━━━ Dataset extract ━━━

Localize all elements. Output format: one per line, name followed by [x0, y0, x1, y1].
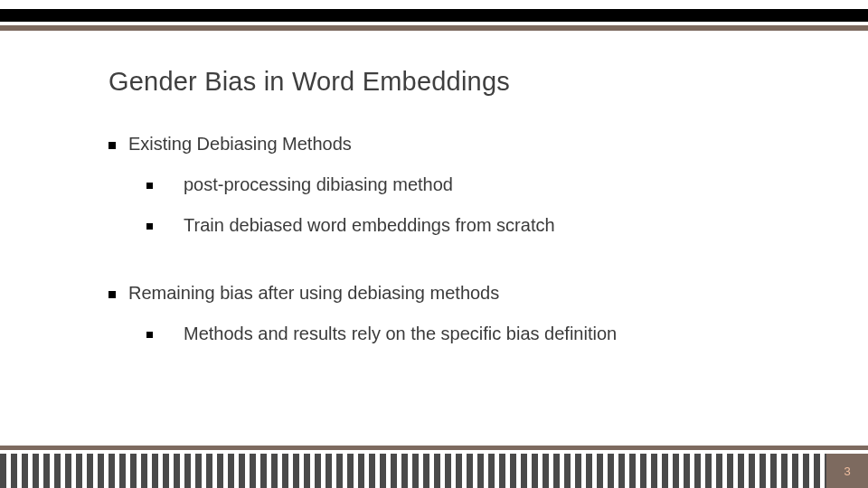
- list-item: Methods and results rely on the specific…: [184, 324, 796, 344]
- page-number-box: 3: [826, 454, 868, 488]
- bullet-level1: Existing Debiasing Methods: [108, 134, 796, 155]
- bullet-level1: Remaining bias after using debiasing met…: [108, 283, 796, 304]
- slide-title: Gender Bias in Word Embeddings: [108, 67, 510, 97]
- square-bullet-icon: [108, 142, 116, 149]
- section-heading: Remaining bias after using debiasing met…: [128, 283, 796, 304]
- top-border-brown: [0, 25, 868, 31]
- bullet-level2: Methods and results rely on the specific…: [146, 324, 796, 344]
- bottom-stripe-pattern: [0, 454, 868, 488]
- bullet-level2: post-processing dibiasing method: [146, 174, 796, 195]
- square-bullet-icon: [146, 223, 153, 230]
- bullet-level2: Train debiased word embeddings from scra…: [146, 215, 796, 236]
- square-bullet-icon: [146, 183, 153, 189]
- bottom-border-brown: [0, 446, 868, 450]
- list-item: Train debiased word embeddings from scra…: [184, 215, 796, 236]
- section-heading: Existing Debiasing Methods: [128, 134, 796, 155]
- square-bullet-icon: [108, 291, 116, 298]
- top-border-black: [0, 9, 868, 22]
- list-item: post-processing dibiasing method: [184, 174, 796, 195]
- page-number: 3: [844, 465, 850, 478]
- slide-content: Existing Debiasing Methods post-processi…: [108, 134, 796, 352]
- square-bullet-icon: [146, 332, 153, 338]
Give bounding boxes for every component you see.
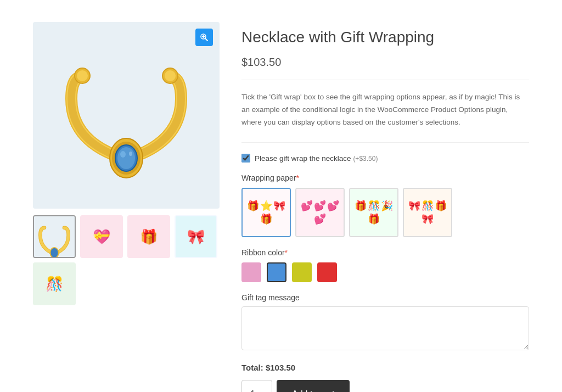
product-price: $103.50 bbox=[241, 56, 529, 69]
thumbnails: 💝 🎁 🎀 🎊 bbox=[33, 215, 220, 305]
wrap-option-1[interactable]: 🎁⭐ 🎀🎁 bbox=[241, 188, 291, 237]
svg-point-13 bbox=[129, 152, 132, 156]
gift-wrap-label[interactable]: Please gift wrap the necklace (+$3.50) bbox=[255, 154, 378, 163]
quantity-input[interactable] bbox=[241, 380, 272, 392]
wrapping-required: * bbox=[296, 173, 299, 182]
necklace-illustration bbox=[55, 44, 198, 187]
wrap-option-3[interactable]: 🎁🎊 🎉🎁 bbox=[349, 188, 398, 237]
gift-wrap-row: Please gift wrap the necklace (+$3.50) bbox=[241, 154, 529, 163]
thumbnail-necklace[interactable] bbox=[33, 215, 76, 258]
svg-point-7 bbox=[165, 70, 176, 81]
product-title: Necklace with Gift Wrapping bbox=[241, 27, 529, 47]
wrapping-options: 🎁⭐ 🎀🎁 💕💕 💕💕 🎁🎊 🎉🎁 bbox=[241, 188, 529, 237]
product-gallery: 💝 🎁 🎀 🎊 bbox=[33, 22, 220, 392]
wrap-option-2[interactable]: 💕💕 💕💕 bbox=[295, 188, 345, 237]
svg-line-1 bbox=[205, 38, 207, 41]
wrapping-paper-label: Wrapping paper* bbox=[241, 173, 529, 182]
ribbon-required: * bbox=[285, 248, 288, 257]
add-to-cart-button[interactable]: Add to cart bbox=[277, 380, 350, 392]
product-info: Necklace with Gift Wrapping $103.50 Tick… bbox=[241, 22, 529, 392]
wrapping-paper-section: Wrapping paper* 🎁⭐ 🎀🎁 💕💕 💕💕 bbox=[241, 173, 529, 237]
price-divider bbox=[241, 80, 529, 80]
gift-tag-textarea[interactable] bbox=[241, 306, 529, 350]
thumbnail-pattern-3[interactable]: 🎀 bbox=[175, 215, 217, 258]
ribbon-swatch-blue[interactable] bbox=[267, 262, 286, 282]
thumbnail-pattern-2[interactable]: 🎁 bbox=[127, 215, 170, 258]
cart-row: Add to cart bbox=[241, 380, 529, 392]
svg-point-11 bbox=[117, 147, 135, 169]
page-wrapper: 💝 🎁 🎀 🎊 Neckl bbox=[0, 0, 562, 392]
product-description: Tick the 'Gift wrap' box to see the gift… bbox=[241, 91, 529, 129]
ribbon-swatch-yellow[interactable] bbox=[292, 262, 312, 282]
desc-divider bbox=[241, 142, 529, 143]
thumbnail-necklace-icon bbox=[34, 216, 75, 257]
ribbon-color-section: Ribbon color* bbox=[241, 248, 529, 282]
ribbon-swatch-pink[interactable] bbox=[241, 262, 261, 282]
gift-tag-label: Gift tag message bbox=[241, 293, 529, 302]
svg-point-5 bbox=[77, 70, 88, 81]
gift-tag-section: Gift tag message bbox=[241, 293, 529, 352]
thumbnail-pattern-1[interactable]: 💝 bbox=[80, 215, 123, 258]
gift-wrap-checkbox[interactable] bbox=[241, 154, 250, 163]
thumbnail-pattern-4[interactable]: 🎊 bbox=[33, 262, 76, 305]
ribbon-swatch-red[interactable] bbox=[317, 262, 337, 282]
ribbon-color-label: Ribbon color* bbox=[241, 248, 529, 257]
total-row: Total: $103.50 bbox=[241, 363, 529, 372]
wrap-option-4[interactable]: 🎀🎊 🎁🎀 bbox=[403, 188, 452, 237]
zoom-button[interactable] bbox=[195, 29, 213, 46]
main-image bbox=[33, 22, 220, 209]
ribbon-options bbox=[241, 262, 529, 282]
svg-point-12 bbox=[120, 151, 126, 158]
zoom-icon bbox=[200, 33, 209, 42]
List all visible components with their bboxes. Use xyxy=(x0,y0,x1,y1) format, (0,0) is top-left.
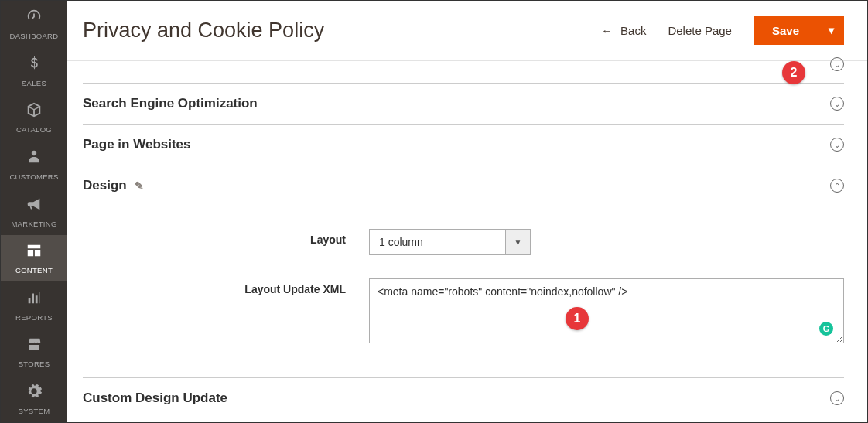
page-title: Privacy and Cookie Policy xyxy=(83,19,601,43)
layout-xml-textarea[interactable] xyxy=(369,278,844,343)
design-label: Design xyxy=(83,178,127,193)
back-button[interactable]: ← Back xyxy=(601,24,646,37)
sidebar-item-content[interactable]: CONTENT xyxy=(1,235,67,282)
sidebar-label: DASHBOARD xyxy=(10,32,59,40)
back-label: Back xyxy=(620,24,646,37)
layout-select-value: 1 column xyxy=(370,230,505,254)
sidebar-item-system[interactable]: SYSTEM xyxy=(1,376,67,423)
storefront-icon xyxy=(26,336,43,356)
delete-page-button[interactable]: Delete Page xyxy=(668,24,732,37)
pencil-icon: ✎ xyxy=(135,179,144,192)
chevron-down-icon: ▼ xyxy=(826,25,836,36)
sidebar-label: CONTENT xyxy=(15,266,53,275)
section-title: Search Engine Optimization xyxy=(83,96,258,111)
person-icon xyxy=(26,148,43,169)
design-section-body: Layout 1 column ▼ Layout Update XML G xyxy=(83,206,844,378)
section-custom-design[interactable]: Custom Design Update ⌄ xyxy=(83,378,844,418)
sidebar-item-customers[interactable]: CUSTOMERS xyxy=(1,142,67,189)
sidebar-item-stores[interactable]: STORES xyxy=(1,329,67,376)
layout-label: Layout xyxy=(83,229,369,246)
layout-xml-label: Layout Update XML xyxy=(83,278,369,295)
chevron-down-icon: ⌄ xyxy=(830,57,844,71)
chevron-down-icon: ⌄ xyxy=(830,391,844,405)
dollar-icon xyxy=(26,55,43,76)
sidebar-item-reports[interactable]: REPORTS xyxy=(1,281,67,329)
sidebar-label: SALES xyxy=(22,79,46,87)
page-header: Privacy and Cookie Policy ← Back Delete … xyxy=(67,1,867,61)
section-content[interactable]: Content ⌄ xyxy=(83,61,844,84)
section-seo[interactable]: Search Engine Optimization ⌄ xyxy=(83,84,844,125)
sidebar-label: SYSTEM xyxy=(19,407,50,415)
arrow-left-icon: ← xyxy=(601,24,613,37)
chevron-up-icon: ⌃ xyxy=(830,179,844,193)
chevron-down-icon: ▼ xyxy=(505,230,530,254)
sidebar-label: CUSTOMERS xyxy=(9,172,58,181)
callout-1: 1 xyxy=(566,307,589,330)
grammarly-icon: G xyxy=(819,322,833,336)
sidebar-label: MARKETING xyxy=(11,220,56,228)
chevron-down-icon: ⌄ xyxy=(830,138,844,152)
box-icon xyxy=(26,101,43,122)
sidebar-item-catalog[interactable]: CATALOG xyxy=(1,94,67,142)
sidebar-label: CATALOG xyxy=(16,125,52,134)
layout-icon xyxy=(26,242,43,263)
layout-xml-row: Layout Update XML G xyxy=(83,278,844,346)
header-actions: ← Back Delete Page Save ▼ xyxy=(601,16,844,45)
megaphone-icon xyxy=(26,196,43,217)
save-dropdown-button[interactable]: ▼ xyxy=(818,16,844,45)
admin-sidebar: DASHBOARD SALES CATALOG CUSTOMERS MARKET… xyxy=(1,1,67,422)
save-button[interactable]: Save xyxy=(754,16,818,45)
section-title: Design ✎ xyxy=(83,178,144,193)
section-design[interactable]: Design ✎ ⌃ xyxy=(83,165,844,206)
sections-container: Content ⌄ Search Engine Optimization ⌄ P… xyxy=(67,61,867,418)
layout-row: Layout 1 column ▼ xyxy=(83,229,844,255)
chevron-down-icon: ⌄ xyxy=(830,97,844,111)
section-page-in-websites[interactable]: Page in Websites ⌄ xyxy=(83,125,844,165)
sidebar-label: STORES xyxy=(19,360,50,368)
sidebar-item-marketing[interactable]: MARKETING xyxy=(1,188,67,235)
layout-xml-field: G xyxy=(369,278,844,346)
callout-2: 2 xyxy=(782,61,805,84)
section-title: Page in Websites xyxy=(83,137,191,152)
layout-field: 1 column ▼ xyxy=(369,229,844,255)
sidebar-item-dashboard[interactable]: DASHBOARD xyxy=(1,1,67,48)
layout-select[interactable]: 1 column ▼ xyxy=(369,229,531,255)
sidebar-label: REPORTS xyxy=(15,313,53,322)
sidebar-item-sales[interactable]: SALES xyxy=(1,48,67,95)
chart-icon xyxy=(26,289,43,310)
main-content: Privacy and Cookie Policy ← Back Delete … xyxy=(67,1,867,422)
section-title: Custom Design Update xyxy=(83,391,227,406)
save-button-group: Save ▼ xyxy=(754,16,844,45)
dashboard-icon xyxy=(26,8,43,29)
gear-icon xyxy=(26,383,43,404)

━━━

Wherever the string "CATALOG" appears in the records above, copy the line it sits in.

* **Answer for the task**
sidebar-item-catalog[interactable]: CATALOG xyxy=(1,94,67,142)
sidebar-label: CATALOG xyxy=(16,125,52,134)
admin-sidebar: DASHBOARD SALES CATALOG CUSTOMERS MARKET… xyxy=(1,1,67,422)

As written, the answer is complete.